In case the purview of both Directives shrinks, thousands of companies will fall outside of reporting and due diligence obligations. By only keeping companies with more than 5,000 employees and €1.5 billion in net turnover under the ambit of CSDDD, a significant number of very large firms will be left completely unchecked. In response to the Member States’ agreement, WWF says it clearly distorts the concept of risk-based due diligence, originally designed to address the most severe risks wherever they occur in the value chain, as it deliberately limits its application to direct suppliers (Tier 1).
In doing so, the agreement borrows the language of internationally recognised standards while discarding their core intent, it says.
Climate Transition Plans: WWF has highlighted that compromising with the corporate sustainability reporting would mean that the requirements for companies to adopt climate transition plans, one of the only provisions directly linking corporate behaviour to the EU’s climate goals will get derailed.
Not only are companies no longer required to implement them, but they also no longer need to demonstrate how their business models and strategies are compatible with the Paris Agreement, it says.
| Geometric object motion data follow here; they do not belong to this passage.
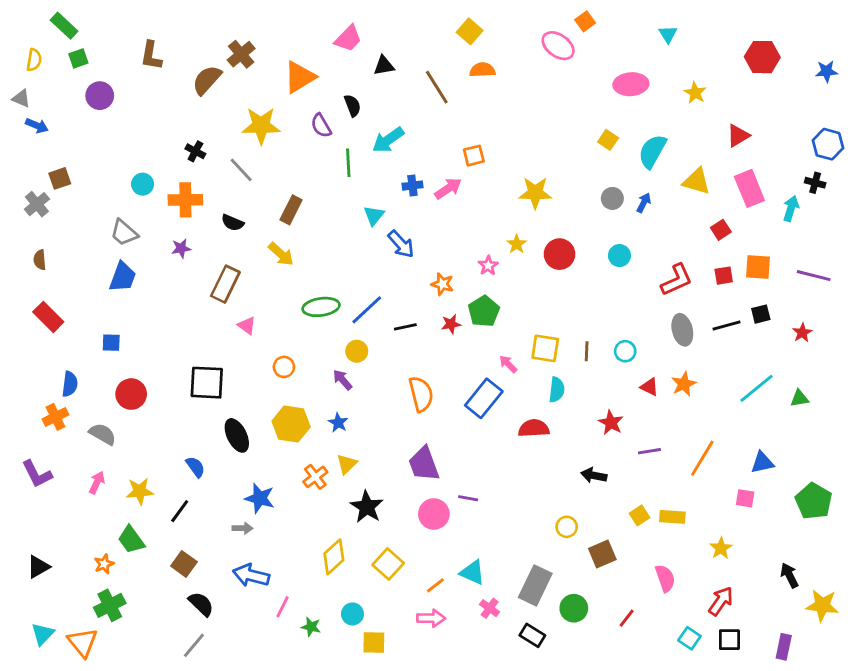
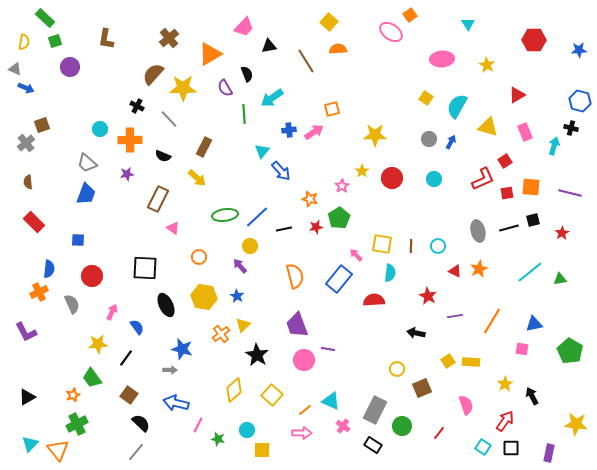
brown semicircle: (207, 80) -> (153, 74), moved
pink rectangle: (749, 188) -> (525, 132), size x0.7
red L-shape: (677, 280) -> (483, 179), moved
gray semicircle: (103, 434) -> (72, 304), turned 36
pink arrow: (97, 483) -> (112, 312), moved
black arrow: (789, 575) -> (532, 396), moved

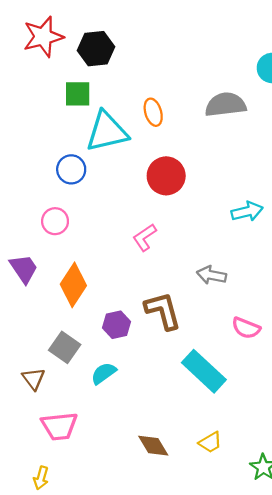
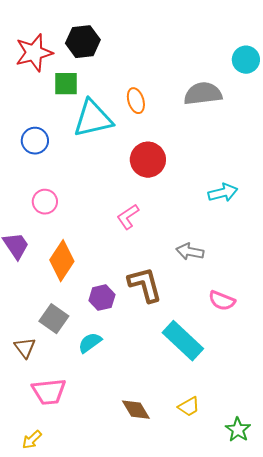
red star: (43, 37) -> (34, 53), moved
blue circle: (71, 169) -> (35, 141), moved
yellow arrow: (41, 478) -> (32, 440), turned 30

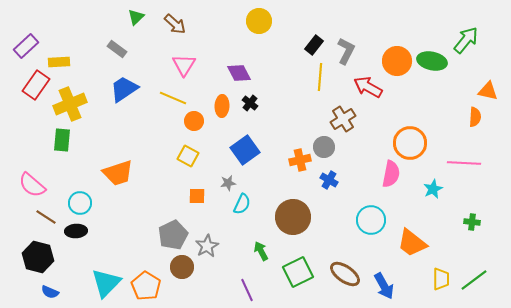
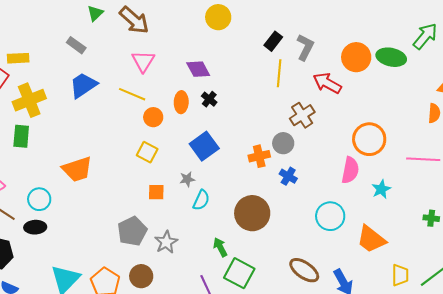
brown arrow: (175, 24) -> (134, 20), size x1.4
cyan star: (433, 189) -> (381, 189), moved
brown circle: (182, 267) -> (141, 276), moved
green square: (298, 272) -> (239, 273), moved, turned -36

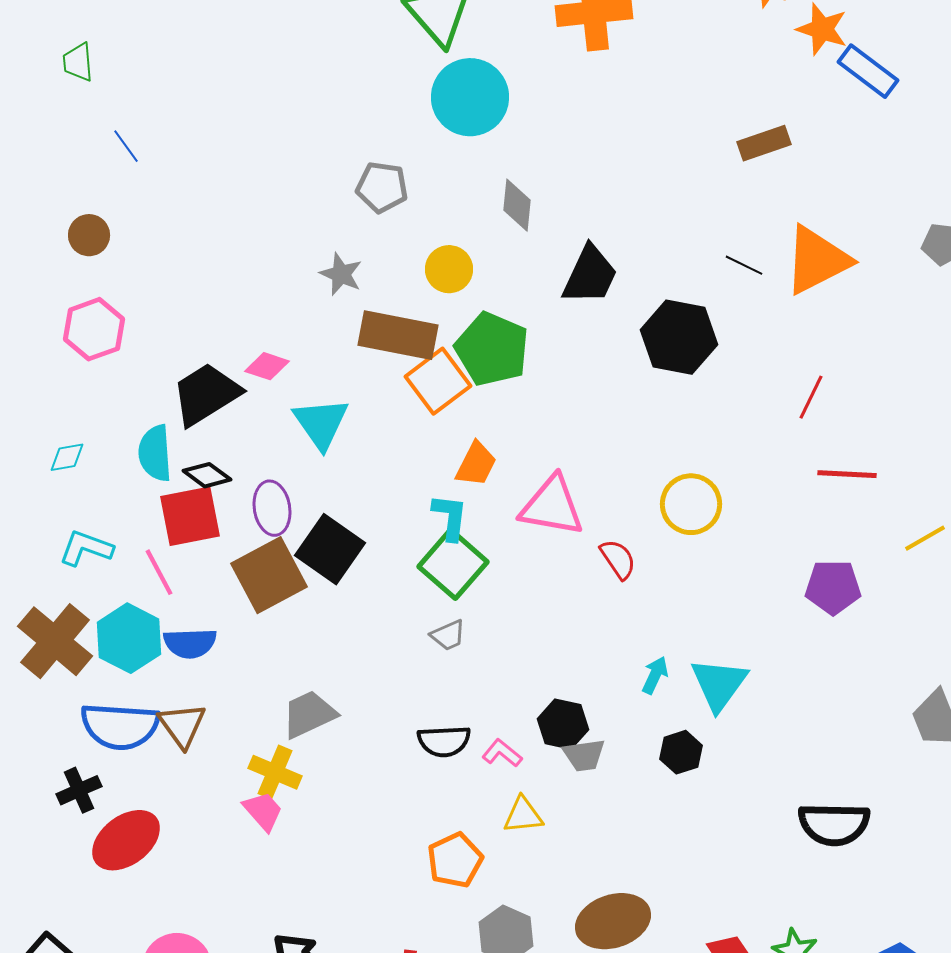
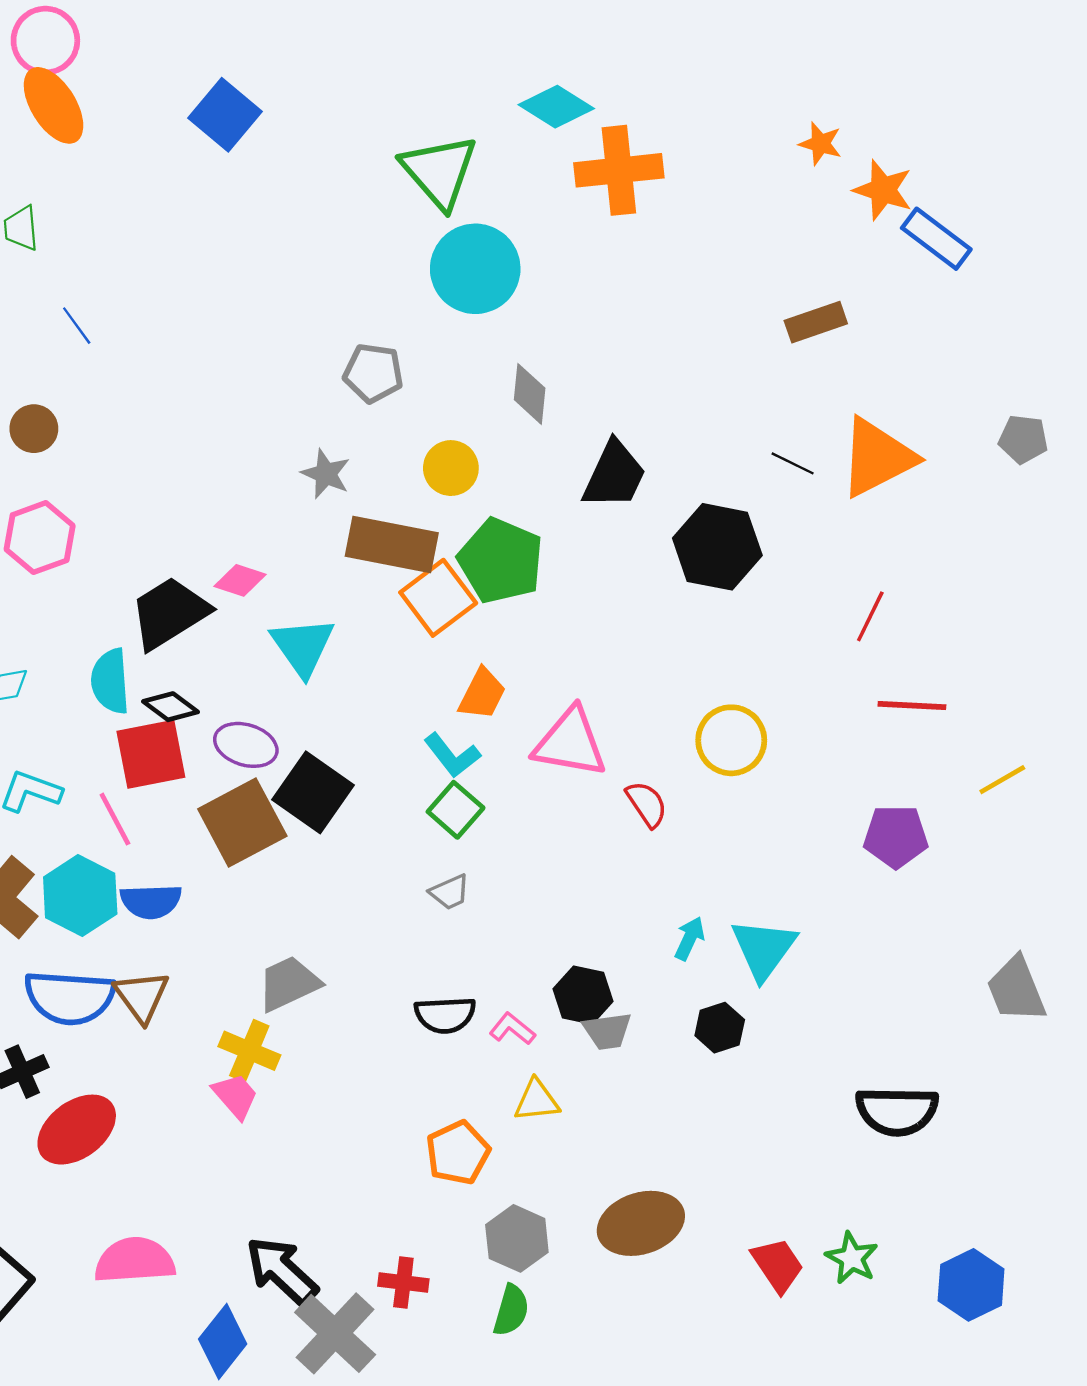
purple ellipse: (272, 508) -> (246, 745), turned -64
cyan L-shape: (450, 517) -> (452, 755), turned 135
green square: (453, 564) -> (456, 810), size x0.7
It is also widely believed by WWF that the Council’s decision negatively affects investors and businesses alike. By confirming the Commission’s proposal to introduce a value chain cap in the CSRD, the Council is placing legal limits on how far companies can go in collecting sustainability data from their business partners. In doing so, Member States are effectively denying investors access to sustainability data they need to assess risk and allocate capital, and are actively legislating against voluntary disclosure and sustainable business action.
Concession to US: In February, House Financial Services Chair French Hill, R-Ark said that the CSDDD should be treated as a “non-tariff barrier” for US companies, and in March a Senate bill was introduced to bar US companies from complying with the laws. In April, the official account of the U.S. Trade Representative slammed various pieces of EU legislation in a post on X, formerly Twitter, saying that CBAM “imposes costly verification measures and could reduce US exporters’ advantage in the EU market over high-emissions competitors, namely China,” and would “impact $4.7 billion worth of annual U.S. exports.”
EU Member States have agreed to significantly dilute CSRD and CSDDD in a significant move away from Europe’s corporate sustainability ambitions.